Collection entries

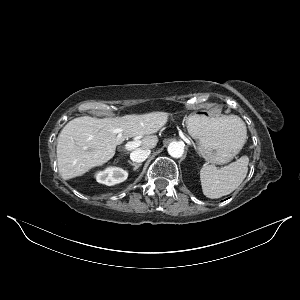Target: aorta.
<instances>
[{
    "instance_id": "aorta-1",
    "label": "aorta",
    "mask_w": 300,
    "mask_h": 300,
    "mask_svg": "<svg viewBox=\"0 0 300 300\" xmlns=\"http://www.w3.org/2000/svg\"><path fill=\"white\" fill-rule=\"evenodd\" d=\"M167 151L173 158H180L184 154V145L181 142L173 141L168 145Z\"/></svg>"
}]
</instances>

• **Instructions to follow**
Leave out the images and copy every record above exactly.

• **Task solution**
Target: aorta.
<instances>
[{
    "instance_id": "aorta-1",
    "label": "aorta",
    "mask_w": 300,
    "mask_h": 300,
    "mask_svg": "<svg viewBox=\"0 0 300 300\" xmlns=\"http://www.w3.org/2000/svg\"><path fill=\"white\" fill-rule=\"evenodd\" d=\"M167 151L173 158H180L184 154V145L181 142L173 141L168 145Z\"/></svg>"
}]
</instances>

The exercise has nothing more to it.